**TASK PROMPT:** Transcribe every entry word for word. Skip the pictures.

**DATA LISTING:**
========================================================================

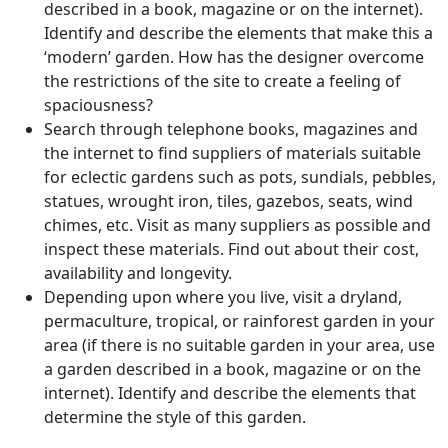
described in a book, magazine or on the internet).
Identify and describe the elements that make this a
‘modern’ garden. How has the designer overcome
the restrictions of the site to create a feeling of
spaciousness?
Search through telephone books, magazines and
the internet to find suppliers of materials suitable
for eclectic gardens such as pots, sundials, pebbles,
statues, wrought iron, tiles, gazebos, seats, wind
chimes, etc. Visit as many suppliers as possible and
inspect these materials. Find out about their cost,
availability and longevity.
Depending upon where you live, visit a dryland,
permaculture, tropical, or rainforest garden in your
area (if there is no suitable garden in your area, use
a garden described in a book, magazine or on the
internet). Identify and describe the elements that
determine the style of this garden.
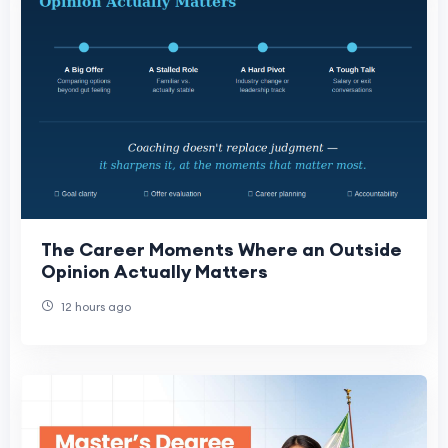
The Career Moments Where an Outside
Opinion Actually Matters
12 hours ago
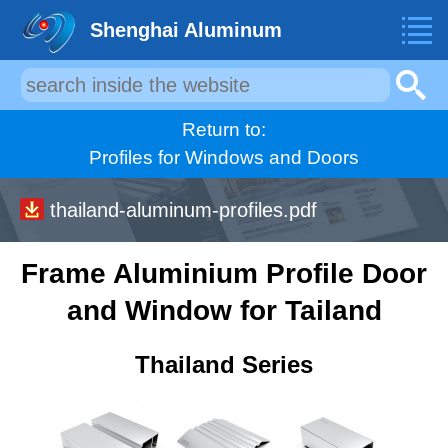
Shenghai Aluminum
Return to:
Profiles for Windows and Doors
thailand-aluminum-profiles.pdf
Frame Aluminium Profile Door
and Window for Tailand
Thailand Series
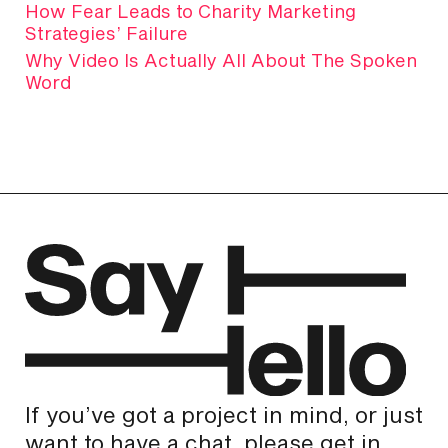
How Fear Leads to Charity Marketing
Strategies’ Failure
Why Video Is Actually All About The Spoken
Word
If you’ve got a project in mind, or just
want to have a chat, please get in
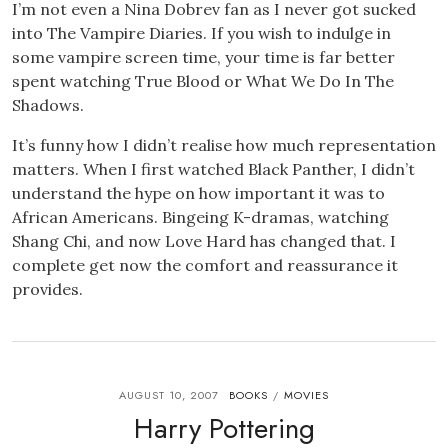
I’m not even a Nina Dobrev fan as I never got sucked
into The Vampire Diaries. If you wish to indulge in
some vampire screen time, your time is far better
spent watching True Blood or What We Do In The
Shadows.
It’s funny how I didn’t realise how much representation
matters. When I first watched Black Panther, I didn’t
understand the hype on how important it was to
African Americans. Bingeing K-dramas, watching
Shang Chi, and now Love Hard has changed that. I
complete get now the comfort and reassurance it
provides.
AUGUST 10, 2007
BOOKS
MOVIES
/
Harry Pottering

========================================================================

**RESULT OF THIS TASK:**
described in a book, magazine or on the internet).
Identify and describe the elements that make this a
‘modern’ garden. How has the designer overcome
the restrictions of the site to create a feeling of
spaciousness?
Search through telephone books, magazines and
the internet to find suppliers of materials suitable
for eclectic gardens such as pots, sundials, pebbles,
statues, wrought iron, tiles, gazebos, seats, wind
chimes, etc. Visit as many suppliers as possible and
inspect these materials. Find out about their cost,
availability and longevity.
Depending upon where you live, visit a dryland,
permaculture, tropical, or rainforest garden in your
area (if there is no suitable garden in your area, use
a garden described in a book, magazine or on the
internet). Identify and describe the elements that
determine the style of this garden.
The Career Moments Where an Outside
Opinion Actually Matters
12 hours ago
Shenghai Aluminum
Return to:
Profiles for Windows and Doors
thailand-aluminum-profiles.pdf
Frame Aluminium Profile Door
and Window for Tailand
Thailand Series
How Fear Leads to Charity Marketing
Strategies’ Failure
Why Video Is Actually All About The Spoken
Word
If you’ve got a project in mind, or just
want to have a chat, please get in
I’m not even a Nina Dobrev fan as I never got sucked
into The Vampire Diaries. If you wish to indulge in
some vampire screen time, your time is far better
spent watching True Blood or What We Do In The
Shadows.
It’s funny how I didn’t realise how much representation
matters. When I first watched Black Panther, I didn’t
understand the hype on how important it was to
African Americans. Bingeing K-dramas, watching
Shang Chi, and now Love Hard has changed that. I
complete get now the comfort and reassurance it
provides.
AUGUST 10, 2007
BOOKS
MOVIES
/
Harry Pottering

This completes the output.